Data extracts >>

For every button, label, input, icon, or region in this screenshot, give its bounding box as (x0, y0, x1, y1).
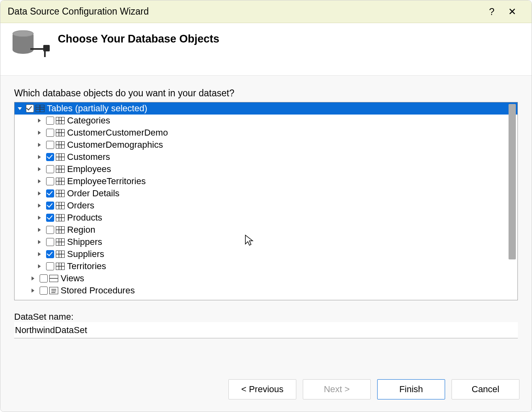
wizard-window: Data Source Configuration Wizard ? ✕ Cho… (0, 0, 532, 412)
cancel-button-label: Cancel (472, 384, 499, 395)
tree-item-label: CustomerDemographics (67, 140, 163, 150)
table-icon (56, 129, 65, 136)
checkbox[interactable] (46, 214, 54, 222)
checkbox[interactable] (46, 238, 54, 246)
checkbox[interactable] (40, 287, 48, 295)
finish-button[interactable]: Finish (377, 379, 445, 399)
window-title: Data Source Configuration Wizard (8, 6, 149, 17)
titlebar-controls: ? ✕ (489, 0, 532, 23)
checkbox[interactable] (46, 165, 54, 173)
tree-table-customerdemographics[interactable]: CustomerDemographics (15, 139, 517, 151)
dataset-name-input[interactable] (14, 322, 518, 338)
tree-table-territories[interactable]: Territories (15, 260, 517, 272)
table-icon (56, 263, 65, 270)
expand-icon[interactable] (38, 228, 44, 232)
expand-icon[interactable] (38, 131, 44, 135)
tables-folder-icon (36, 105, 44, 112)
tree-item-label: CustomerCustomerDemo (67, 127, 168, 138)
dataset-name-label: DataSet name: (14, 312, 518, 322)
table-icon (56, 202, 65, 209)
checkbox[interactable] (46, 250, 54, 258)
wizard-header: Choose Your Database Objects (0, 23, 532, 76)
checkbox[interactable] (46, 177, 54, 185)
next-button-label: Next > (324, 384, 350, 395)
tree-table-categories[interactable]: Categories (15, 115, 517, 127)
checkbox[interactable] (46, 153, 54, 161)
tree-item-label: Views (61, 273, 84, 284)
tree-item-label: Categories (67, 115, 110, 126)
expand-icon[interactable] (38, 143, 44, 147)
table-icon (56, 190, 65, 197)
tree-table-customercustomerdemo[interactable]: CustomerCustomerDemo (15, 127, 517, 139)
wizard-footer: < Previous Next > Finish Cancel (0, 367, 532, 412)
expand-icon[interactable] (32, 276, 37, 280)
tree-table-employeeterritories[interactable]: EmployeeTerritories (15, 175, 517, 187)
tree-table-products[interactable]: Products (15, 212, 517, 224)
cancel-button[interactable]: Cancel (452, 379, 519, 399)
tree-scrollbar[interactable] (509, 104, 516, 298)
tree-table-order-details[interactable]: Order Details (15, 187, 517, 200)
expand-icon[interactable] (38, 240, 44, 244)
expand-icon[interactable] (38, 264, 44, 268)
checkbox[interactable] (26, 104, 34, 113)
expand-icon[interactable] (38, 155, 44, 159)
table-icon (56, 214, 65, 221)
expand-icon[interactable] (38, 119, 44, 123)
page-title: Choose Your Database Objects (58, 33, 220, 45)
wizard-content: Which database objects do you want in yo… (0, 76, 532, 367)
object-tree[interactable]: Tables (partially selected)CategoriesCus… (15, 102, 517, 300)
views-icon (49, 275, 58, 282)
titlebar: Data Source Configuration Wizard ? ✕ (0, 0, 532, 23)
previous-button[interactable]: < Previous (228, 379, 296, 399)
checkbox[interactable] (46, 262, 54, 270)
expand-icon[interactable] (38, 191, 44, 195)
next-button: Next > (303, 379, 371, 399)
tree-scroll-thumb[interactable] (509, 104, 516, 259)
help-button[interactable]: ? (489, 7, 494, 17)
tree-item-label: Shippers (67, 237, 102, 247)
table-icon (56, 251, 65, 258)
tree-table-suppliers[interactable]: Suppliers (15, 248, 517, 260)
table-icon (56, 117, 65, 124)
tree-table-shippers[interactable]: Shippers (15, 236, 517, 248)
expand-icon[interactable] (38, 204, 44, 208)
checkbox[interactable] (46, 202, 54, 210)
checkbox[interactable] (46, 189, 54, 198)
table-icon (56, 166, 65, 173)
finish-button-label: Finish (399, 384, 423, 395)
expand-icon[interactable] (38, 179, 44, 183)
expand-icon[interactable] (38, 252, 44, 256)
tree-item-label: Region (67, 225, 95, 235)
tree-item-label: Tables (partially selected) (47, 103, 147, 114)
checkbox[interactable] (40, 274, 48, 282)
close-button[interactable]: ✕ (508, 7, 516, 17)
tree-item-label: Customers (67, 152, 110, 162)
expand-icon[interactable] (32, 289, 37, 293)
stored-procedures-icon (49, 287, 58, 294)
tree-table-orders[interactable]: Orders (15, 200, 517, 212)
table-icon (56, 238, 65, 246)
prompt-text: Which database objects do you want in yo… (14, 88, 518, 99)
checkbox[interactable] (46, 226, 54, 234)
table-icon (56, 226, 65, 234)
collapse-icon[interactable] (18, 107, 23, 110)
expand-icon[interactable] (38, 216, 44, 220)
checkbox[interactable] (46, 129, 54, 137)
tree-views[interactable]: Views (15, 272, 517, 285)
tree-table-customers[interactable]: Customers (15, 151, 517, 163)
tree-table-employees[interactable]: Employees (15, 163, 517, 175)
tree-stored-procedures[interactable]: Stored Procedures (15, 285, 517, 297)
tree-root-tables[interactable]: Tables (partially selected) (15, 102, 517, 115)
tree-item-label: Employees (67, 164, 111, 174)
table-icon (56, 141, 65, 149)
tree-item-label: Suppliers (67, 249, 104, 259)
object-tree-container: Tables (partially selected)CategoriesCus… (14, 102, 518, 300)
checkbox[interactable] (46, 117, 54, 125)
tree-item-label: Products (67, 212, 102, 223)
tree-item-label: Stored Procedures (61, 285, 135, 296)
expand-icon[interactable] (38, 167, 44, 171)
tree-item-label: Order Details (67, 188, 120, 199)
tree-item-label: Territories (67, 261, 106, 272)
tree-table-region[interactable]: Region (15, 224, 517, 236)
checkbox[interactable] (46, 141, 54, 149)
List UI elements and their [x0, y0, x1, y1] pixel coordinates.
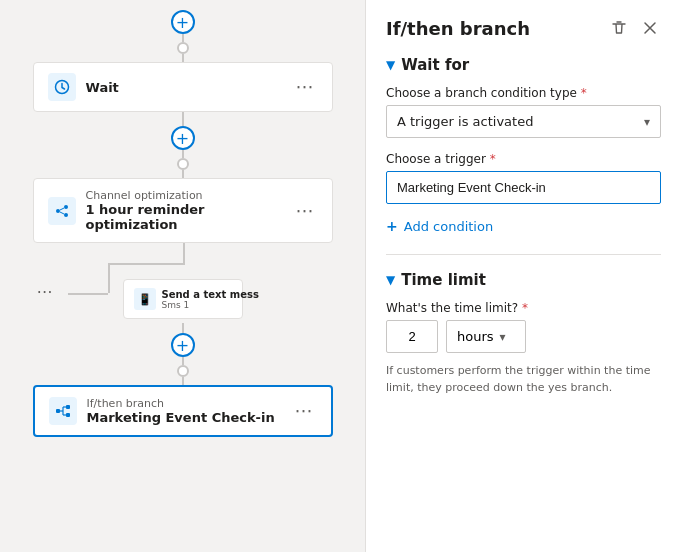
- ifthen-card-label: If/then branch: [87, 397, 281, 410]
- connector: [182, 170, 184, 178]
- wait-icon: [48, 73, 76, 101]
- panel-title: If/then branch: [386, 18, 530, 39]
- ifthen-card-title: Marketing Event Check-in: [87, 410, 281, 425]
- h-line-left2: [68, 293, 108, 295]
- svg-point-1: [56, 209, 60, 213]
- ifthen-icon: [49, 397, 77, 425]
- connector-circle: [177, 42, 189, 54]
- ifthen-card-menu[interactable]: ⋯: [291, 400, 317, 422]
- time-limit-section: ▼ Time limit What's the time limit? * ho…: [386, 271, 661, 396]
- time-limit-chevron: ▼: [386, 273, 395, 287]
- section-divider: [386, 254, 661, 255]
- svg-point-3: [64, 213, 68, 217]
- time-limit-help-text: If customers perform the trigger within …: [386, 363, 661, 396]
- panel-header: If/then branch: [386, 16, 661, 40]
- time-unit-chevron: ▾: [500, 330, 506, 344]
- wait-for-section-header[interactable]: ▼ Wait for: [386, 56, 661, 74]
- svg-rect-6: [56, 409, 60, 413]
- add-step-button-2[interactable]: +: [171, 126, 195, 150]
- v-line-top: [183, 243, 185, 263]
- time-limit-title: Time limit: [401, 271, 486, 289]
- trigger-label: Choose a trigger *: [386, 152, 661, 166]
- add-step-button-3[interactable]: +: [171, 333, 195, 357]
- flow-canvas: + Wait ⋯ +: [0, 0, 365, 552]
- add-step-button-top[interactable]: +: [171, 10, 195, 34]
- add-condition-button[interactable]: + Add condition: [386, 218, 661, 234]
- svg-line-4: [60, 208, 64, 210]
- ifthen-branch-card[interactable]: If/then branch Marketing Event Check-in …: [33, 385, 333, 437]
- properties-panel: If/then branch ▼ Wait for Choose a branc…: [365, 0, 681, 552]
- connector: [182, 323, 184, 333]
- wait-card-menu[interactable]: ⋯: [292, 76, 318, 98]
- time-limit-question-label: What's the time limit? *: [386, 301, 661, 315]
- trigger-required-marker: *: [490, 152, 496, 166]
- wait-card-content: Wait: [86, 80, 282, 95]
- delete-button[interactable]: [607, 16, 631, 40]
- send-text-icon: 📱: [134, 288, 156, 310]
- channel-opt-icon: [48, 197, 76, 225]
- channel-opt-content: Channel optimization 1 hour reminder opt…: [86, 189, 282, 232]
- channel-opt-title: 1 hour reminder optimization: [86, 202, 282, 232]
- send-text-title: Send a text mess: [162, 289, 259, 300]
- wait-for-section: ▼ Wait for Choose a branch condition typ…: [386, 56, 661, 234]
- wait-card[interactable]: Wait ⋯: [33, 62, 333, 112]
- connector: [182, 377, 184, 385]
- condition-type-label: Choose a branch condition type *: [386, 86, 661, 100]
- time-limit-section-header[interactable]: ▼ Time limit: [386, 271, 661, 289]
- svg-line-5: [60, 212, 64, 214]
- connector: [182, 357, 184, 365]
- connector-circle-3: [177, 365, 189, 377]
- condition-type-chevron: ▾: [644, 115, 650, 129]
- send-text-content: Send a text mess Sms 1: [162, 289, 259, 310]
- branch-connector: ⋯ 📱 Send a text mess Sms 1: [33, 243, 333, 323]
- wait-card-title: Wait: [86, 80, 282, 95]
- channel-opt-label: Channel optimization: [86, 189, 282, 202]
- pre-ifthen-connector: +: [33, 323, 333, 385]
- panel-actions: [607, 16, 661, 40]
- send-text-card[interactable]: 📱 Send a text mess Sms 1: [123, 279, 243, 319]
- svg-point-2: [64, 205, 68, 209]
- connector: [182, 150, 184, 158]
- send-text-subtitle: Sms 1: [162, 300, 259, 310]
- connector-circle-2: [177, 158, 189, 170]
- svg-rect-8: [66, 413, 70, 417]
- ifthen-card-content: If/then branch Marketing Event Check-in: [87, 397, 281, 425]
- add-condition-label: Add condition: [404, 219, 493, 234]
- close-button[interactable]: [639, 17, 661, 39]
- h-line-left: [108, 263, 183, 265]
- condition-type-select[interactable]: A trigger is activated ▾: [386, 105, 661, 138]
- wait-for-chevron: ▼: [386, 58, 395, 72]
- time-unit-value: hours: [457, 329, 494, 344]
- center-dot: [183, 263, 185, 265]
- connector: [182, 54, 184, 62]
- connector: [182, 112, 184, 126]
- connector: [182, 34, 184, 42]
- time-limit-required-marker: *: [522, 301, 528, 315]
- condition-type-value: A trigger is activated: [397, 114, 533, 129]
- left-branch: ⋯: [33, 253, 57, 301]
- trigger-input[interactable]: [386, 171, 661, 204]
- channel-opt-menu[interactable]: ⋯: [292, 200, 318, 222]
- add-condition-plus-icon: +: [386, 218, 398, 234]
- svg-rect-7: [66, 405, 70, 409]
- v-line-left: [108, 263, 110, 293]
- branch-left-content: ⋯: [33, 283, 57, 301]
- time-unit-select[interactable]: hours ▾: [446, 320, 526, 353]
- wait-for-title: Wait for: [401, 56, 469, 74]
- condition-required-marker: *: [581, 86, 587, 100]
- channel-opt-card[interactable]: Channel optimization 1 hour reminder opt…: [33, 178, 333, 243]
- time-limit-row: hours ▾: [386, 320, 661, 353]
- time-value-input[interactable]: [386, 320, 438, 353]
- branch-dots[interactable]: ⋯: [33, 283, 57, 301]
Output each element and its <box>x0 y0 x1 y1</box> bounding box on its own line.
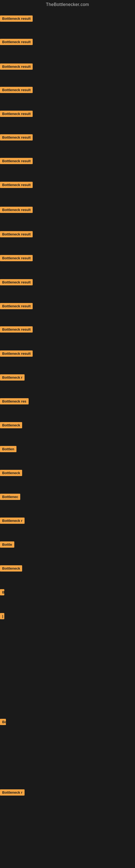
bottleneck-badge[interactable]: Bottleneck <box>0 422 22 428</box>
bottleneck-badge[interactable]: Bottle <box>0 541 14 548</box>
bottleneck-badge[interactable]: Bottleneck result <box>0 16 33 22</box>
bottleneck-item: Bottleneck result <box>0 182 33 189</box>
bottleneck-item: Bottleneck result <box>0 111 33 118</box>
bottleneck-item: Bottleneck result <box>0 350 33 358</box>
bottleneck-badge[interactable]: Bottleneck result <box>0 231 33 237</box>
bottleneck-badge[interactable]: Bottleneck <box>0 565 22 571</box>
bottleneck-item: Bo <box>0 719 6 726</box>
bottleneck-badge[interactable]: Bottleneck r <box>0 374 25 380</box>
bottleneck-badge[interactable]: Bottleneck result <box>0 279 33 285</box>
bottleneck-item: Bottleneck result <box>0 87 33 94</box>
bottleneck-item: | <box>0 613 4 620</box>
bottleneck-item: Bottleneck <box>0 422 22 429</box>
bottleneck-badge[interactable]: Bottleneck result <box>0 303 33 309</box>
bottleneck-item: Bottleneck result <box>0 255 33 262</box>
bottleneck-item: B <box>0 589 4 596</box>
bottleneck-item: Bottle <box>0 541 14 549</box>
bottleneck-item: Bottleneck result <box>0 231 33 239</box>
site-title: TheBottlenecker.com <box>0 0 135 9</box>
bottleneck-badge[interactable]: Bottleneck result <box>0 111 33 117</box>
bottleneck-item: Bottleneck r <box>0 789 25 797</box>
bottleneck-item: Bottlen <box>0 446 16 453</box>
bottleneck-badge[interactable]: B <box>0 589 4 595</box>
bottleneck-badge[interactable]: Bottleneck result <box>0 39 33 45</box>
bottleneck-item: Bottleneck result <box>0 63 33 71</box>
bottleneck-badge[interactable]: Bottleneck result <box>0 207 33 213</box>
bottleneck-badge[interactable]: Bottleneck result <box>0 134 33 141</box>
bottleneck-badge[interactable]: Bottleneck r <box>0 789 25 796</box>
bottleneck-item: Bottleneck result <box>0 326 33 334</box>
bottleneck-badge[interactable]: Bottleneck result <box>0 326 33 333</box>
bottleneck-item: Bottleneck result <box>0 16 33 23</box>
bottleneck-item: Bottleneck result <box>0 158 33 165</box>
bottleneck-badge[interactable]: Bottleneck result <box>0 255 33 261</box>
bottleneck-badge[interactable]: Bottleneck result <box>0 350 33 357</box>
bottleneck-badge[interactable]: | <box>0 613 4 619</box>
bottleneck-badge[interactable]: Bottleneck r <box>0 518 25 524</box>
bottleneck-badge[interactable]: Bottlen <box>0 446 16 452</box>
bottleneck-item: Bottleneck result <box>0 303 33 310</box>
bottleneck-badge[interactable]: Bottleneck result <box>0 182 33 188</box>
bottleneck-badge[interactable]: Bottlenec <box>0 494 20 500</box>
bottleneck-badge[interactable]: Bottleneck result <box>0 158 33 164</box>
bottleneck-badge[interactable]: Bottleneck <box>0 470 22 476</box>
bottleneck-item: Bottleneck <box>0 565 22 572</box>
bottleneck-item: Bottlenec <box>0 494 20 501</box>
bottleneck-item: Bottleneck result <box>0 39 33 46</box>
bottleneck-badge[interactable]: Bottleneck res <box>0 398 29 404</box>
bottleneck-item: Bottleneck res <box>0 398 29 405</box>
bottleneck-item: Bottleneck result <box>0 207 33 214</box>
bottleneck-item: Bottleneck result <box>0 134 33 142</box>
bottleneck-item: Bottleneck r <box>0 518 25 525</box>
bottleneck-item: Bottleneck r <box>0 374 25 382</box>
bottleneck-item: Bottleneck result <box>0 279 33 286</box>
bottleneck-badge[interactable]: Bottleneck result <box>0 87 33 93</box>
bottleneck-badge[interactable]: Bo <box>0 719 6 725</box>
bottleneck-badge[interactable]: Bottleneck result <box>0 63 33 70</box>
bottleneck-item: Bottleneck <box>0 470 22 477</box>
site-header: TheBottlenecker.com <box>0 0 135 9</box>
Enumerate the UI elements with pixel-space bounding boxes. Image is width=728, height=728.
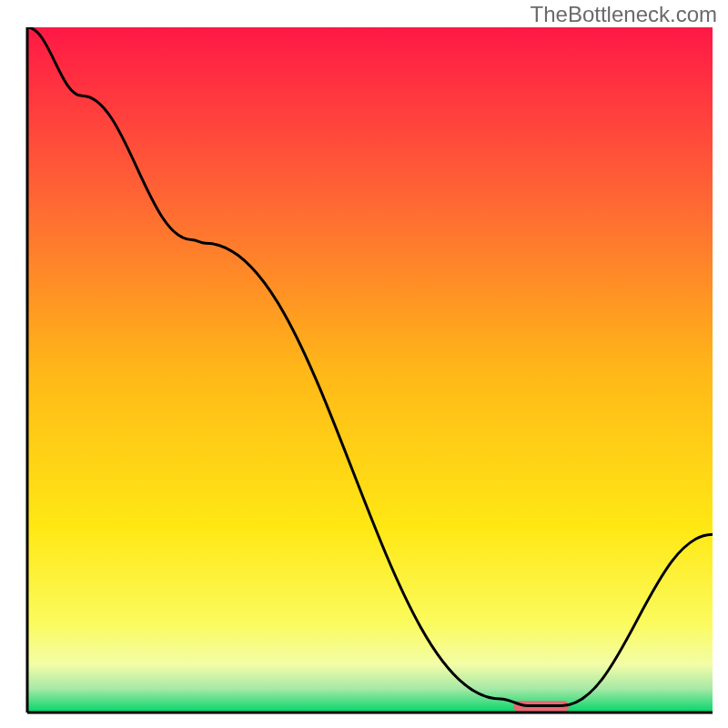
watermark-label: TheBottleneck.com xyxy=(531,2,717,27)
bottleneck-chart: TheBottleneck.com xyxy=(0,0,728,728)
chart-svg xyxy=(0,0,728,728)
plot-background xyxy=(27,27,713,713)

Work task >> Using the listing above, tally how many lines include the word "ifthen". Write only the number.

Answer box >> 7